The task -
Transcribe verbatim every line from the line containing "pyautogui.click(x=<x>, y=<y>)" to the end of the entries, including both endpoints. Output nothing beyond those lines.

Data for this task -
Start of Block

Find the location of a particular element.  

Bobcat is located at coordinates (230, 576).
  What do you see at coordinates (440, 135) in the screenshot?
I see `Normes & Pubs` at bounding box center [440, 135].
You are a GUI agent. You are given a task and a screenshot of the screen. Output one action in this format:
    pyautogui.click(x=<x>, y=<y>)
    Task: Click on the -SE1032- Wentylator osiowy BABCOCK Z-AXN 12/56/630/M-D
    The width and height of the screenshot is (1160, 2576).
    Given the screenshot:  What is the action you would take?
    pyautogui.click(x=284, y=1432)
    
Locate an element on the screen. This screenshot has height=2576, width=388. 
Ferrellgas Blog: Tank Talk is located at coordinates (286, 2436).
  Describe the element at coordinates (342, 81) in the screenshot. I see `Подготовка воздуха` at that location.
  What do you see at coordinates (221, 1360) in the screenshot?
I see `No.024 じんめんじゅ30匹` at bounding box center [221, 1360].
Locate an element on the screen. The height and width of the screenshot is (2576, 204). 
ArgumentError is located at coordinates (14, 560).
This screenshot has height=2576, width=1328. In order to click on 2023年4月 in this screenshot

End of Block

Answer for the task -
    pyautogui.click(x=<x>, y=<y>)
    Task: Click on the -SE1032- Wentylator osiowy BABCOCK Z-AXN 12/56/630/M-D
    The width and height of the screenshot is (1160, 2576).
    Given the screenshot:  What is the action you would take?
    pyautogui.click(x=284, y=1432)
    
Locate an element on the screen. This screenshot has height=2576, width=388. 
Ferrellgas Blog: Tank Talk is located at coordinates (286, 2436).
  Describe the element at coordinates (342, 81) in the screenshot. I see `Подготовка воздуха` at that location.
  What do you see at coordinates (221, 1360) in the screenshot?
I see `No.024 じんめんじゅ30匹` at bounding box center [221, 1360].
Locate an element on the screen. The height and width of the screenshot is (2576, 204). 
ArgumentError is located at coordinates (14, 560).
This screenshot has height=2576, width=1328. In order to click on 2023年4月 in this screenshot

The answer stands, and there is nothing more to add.